How to use random forests in R with missing values?

My initial reaction to this question was that it didn't show much research effort, since "everyone" knows that random forests don't handle missing values in predictors. But upon checking ?randomForest I must confess that it could be much more explicit about this.

(Although, Breiman's PDF linked to in the documentation does explicitly say that missing values are simply not handled at all.)

The only obvious clue in the official documentation that I could see was that the default value for the na.action parameter is na.fail, which might be too cryptic for new users.

In any case, if your predictors have missing values, you have (basically) two choices:

  1. Use a different tool (rpart handles missing values nicely.)
  2. Impute the missing values

Not surprisingly, the randomForest package has a function for doing just this, rfImpute. The documentation at ?rfImpute runs through a basic example of its use.

If only a small number of cases have missing values, you might also try setting na.action = na.omit to simply drop those cases.

And of course, this answer is a bit of a guess that your problem really is simply having missing values.
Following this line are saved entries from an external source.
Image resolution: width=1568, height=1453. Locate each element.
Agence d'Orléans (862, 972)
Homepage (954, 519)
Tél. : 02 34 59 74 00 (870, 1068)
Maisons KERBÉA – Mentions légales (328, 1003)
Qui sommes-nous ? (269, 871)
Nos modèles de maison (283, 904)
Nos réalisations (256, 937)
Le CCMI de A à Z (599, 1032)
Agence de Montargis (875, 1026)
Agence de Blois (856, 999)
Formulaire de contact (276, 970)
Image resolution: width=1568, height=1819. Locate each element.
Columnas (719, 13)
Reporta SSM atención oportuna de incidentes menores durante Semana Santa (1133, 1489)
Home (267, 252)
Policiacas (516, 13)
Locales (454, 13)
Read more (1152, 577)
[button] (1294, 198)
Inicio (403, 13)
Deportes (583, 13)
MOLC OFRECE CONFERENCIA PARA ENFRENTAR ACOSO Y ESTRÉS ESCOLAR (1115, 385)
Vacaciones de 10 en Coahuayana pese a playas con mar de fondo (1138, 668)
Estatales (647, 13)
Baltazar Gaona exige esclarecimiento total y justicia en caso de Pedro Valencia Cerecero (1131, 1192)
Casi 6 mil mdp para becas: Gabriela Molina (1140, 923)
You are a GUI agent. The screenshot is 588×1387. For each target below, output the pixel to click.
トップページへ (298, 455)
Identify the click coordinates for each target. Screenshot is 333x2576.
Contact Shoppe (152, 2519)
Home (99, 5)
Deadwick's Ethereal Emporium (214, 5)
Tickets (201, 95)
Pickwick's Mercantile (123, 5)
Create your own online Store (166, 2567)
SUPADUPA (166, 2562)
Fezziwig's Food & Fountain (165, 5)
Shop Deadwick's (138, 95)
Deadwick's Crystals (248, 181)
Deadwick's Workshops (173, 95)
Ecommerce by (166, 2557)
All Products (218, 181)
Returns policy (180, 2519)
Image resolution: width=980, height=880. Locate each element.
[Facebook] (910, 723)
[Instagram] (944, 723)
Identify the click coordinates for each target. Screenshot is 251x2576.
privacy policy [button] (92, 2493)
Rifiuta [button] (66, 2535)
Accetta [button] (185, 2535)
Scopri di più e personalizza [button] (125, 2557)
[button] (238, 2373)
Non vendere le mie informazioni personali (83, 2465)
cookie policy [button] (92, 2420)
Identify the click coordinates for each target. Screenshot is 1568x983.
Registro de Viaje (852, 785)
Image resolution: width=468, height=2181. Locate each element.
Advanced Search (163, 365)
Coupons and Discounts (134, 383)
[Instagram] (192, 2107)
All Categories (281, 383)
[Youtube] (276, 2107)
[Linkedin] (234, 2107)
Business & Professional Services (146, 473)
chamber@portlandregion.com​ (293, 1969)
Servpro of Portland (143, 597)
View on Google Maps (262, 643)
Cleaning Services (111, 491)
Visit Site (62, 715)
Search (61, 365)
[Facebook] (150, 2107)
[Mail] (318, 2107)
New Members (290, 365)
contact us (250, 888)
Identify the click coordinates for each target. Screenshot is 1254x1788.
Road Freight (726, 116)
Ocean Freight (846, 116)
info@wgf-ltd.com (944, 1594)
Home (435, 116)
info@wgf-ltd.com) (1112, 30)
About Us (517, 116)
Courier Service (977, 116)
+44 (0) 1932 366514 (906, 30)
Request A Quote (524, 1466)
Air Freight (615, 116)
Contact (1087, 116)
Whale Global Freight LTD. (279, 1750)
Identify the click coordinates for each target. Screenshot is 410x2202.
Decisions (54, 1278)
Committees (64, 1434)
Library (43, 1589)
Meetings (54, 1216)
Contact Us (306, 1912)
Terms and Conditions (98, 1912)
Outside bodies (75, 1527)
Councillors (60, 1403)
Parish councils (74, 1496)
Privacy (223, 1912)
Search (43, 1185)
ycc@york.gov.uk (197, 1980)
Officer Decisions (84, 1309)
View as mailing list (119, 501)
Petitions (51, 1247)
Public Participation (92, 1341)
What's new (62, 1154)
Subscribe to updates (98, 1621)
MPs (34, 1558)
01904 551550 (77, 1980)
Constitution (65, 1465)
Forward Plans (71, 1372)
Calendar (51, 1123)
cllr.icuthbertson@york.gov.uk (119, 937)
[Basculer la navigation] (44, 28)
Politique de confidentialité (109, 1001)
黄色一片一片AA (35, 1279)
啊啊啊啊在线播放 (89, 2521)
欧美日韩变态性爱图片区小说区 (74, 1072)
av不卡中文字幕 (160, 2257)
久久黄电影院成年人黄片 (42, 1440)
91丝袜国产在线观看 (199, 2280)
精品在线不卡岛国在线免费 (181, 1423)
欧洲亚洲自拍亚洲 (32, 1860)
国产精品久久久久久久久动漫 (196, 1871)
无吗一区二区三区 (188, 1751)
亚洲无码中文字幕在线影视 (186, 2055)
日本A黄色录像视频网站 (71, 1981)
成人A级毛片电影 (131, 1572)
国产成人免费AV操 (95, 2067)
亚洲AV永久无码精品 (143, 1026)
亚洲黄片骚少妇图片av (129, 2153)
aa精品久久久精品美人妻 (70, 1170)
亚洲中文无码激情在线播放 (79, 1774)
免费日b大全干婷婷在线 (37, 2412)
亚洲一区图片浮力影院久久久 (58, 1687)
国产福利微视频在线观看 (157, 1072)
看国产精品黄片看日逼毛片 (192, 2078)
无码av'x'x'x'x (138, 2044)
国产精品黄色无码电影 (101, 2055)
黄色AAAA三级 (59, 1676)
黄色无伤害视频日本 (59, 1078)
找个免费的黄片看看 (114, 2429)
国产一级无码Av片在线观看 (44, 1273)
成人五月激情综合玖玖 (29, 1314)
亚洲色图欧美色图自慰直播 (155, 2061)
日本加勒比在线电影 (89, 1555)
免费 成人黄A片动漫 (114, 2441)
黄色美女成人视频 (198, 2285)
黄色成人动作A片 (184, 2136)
Breiman's random forest, which the randomForest package is based on, actually does handle missing values in predictors. In the randomForest package, you can set

   na.action = na.roughfix

It will start by using median/mode for missing values, but then it grows a forest and computes proximities, then iterate and construct a forest using these newly filled values etc. This is not well explained in the randomForest documentation (p10). It only states

....NAs are replaced with column medians .... This is used as a starting point for imputing missing values by random forest

On Breiman's homepage you find a little bit more information

missfill= 1,2 does a fast replacement of the missing values, for the training set (if equal to 1) and a more careful replacement (if equal to 2).

mfixrep= k with missfill=2 does a slower, but usually more effective, replacement using proximities with k iterations on the training set only. (Requires nprox >0).